The EUIPO Board of Appeal has ruled in a case where the following EU trademark application was filed in class 28 – games, playthings, and decorations for Christmas trees:
Against this mark an opposition was filed by Lego based on earlier trademarks LEGO and LEGOLAND in class 28.
The EUIPO refused the application. The Applicant appealed stating that there was no similarity because of the fact that the first part of their mark consists of the word LEGNO which means WOOD in Italian. This in turn creates meaning of toys made out of wood. Due to this conceptual difference with the earlier signs there was no possibility for consumer confusion.
The Board of Appeal disagreed. The fact that the word Legno has a meaning in Italian was not enough to overcome the similarity. The reason is that most of the consumers in the EU would not understand that word at all.

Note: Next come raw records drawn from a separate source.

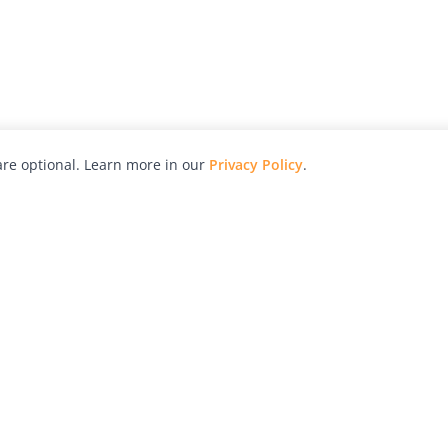
re optional. Learn more in our
Privacy Policy
.
hy
Awards
Advertise with Us
Help
Magazine
Press
Contact
orial
Explore
Free Guides
RSS
nd
Learn
About Us
Legal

From visual and phonetic point of view the signs are similar for identical and similar goods. What’s more, both earlier marks have proved reputation in the EU market for many years.
From that perspective LEGNOLAND can be confusingly similar to LEGO and mostly to LEGOLAND.
This case is very indicative that you cannot rely always on the fact that your brand name has a meaning in one language for the purpose of differentiation with other marks, especially in the case of EU trademarks. Sometimes this is not enough particularly in the case of well-known and famous trademarks.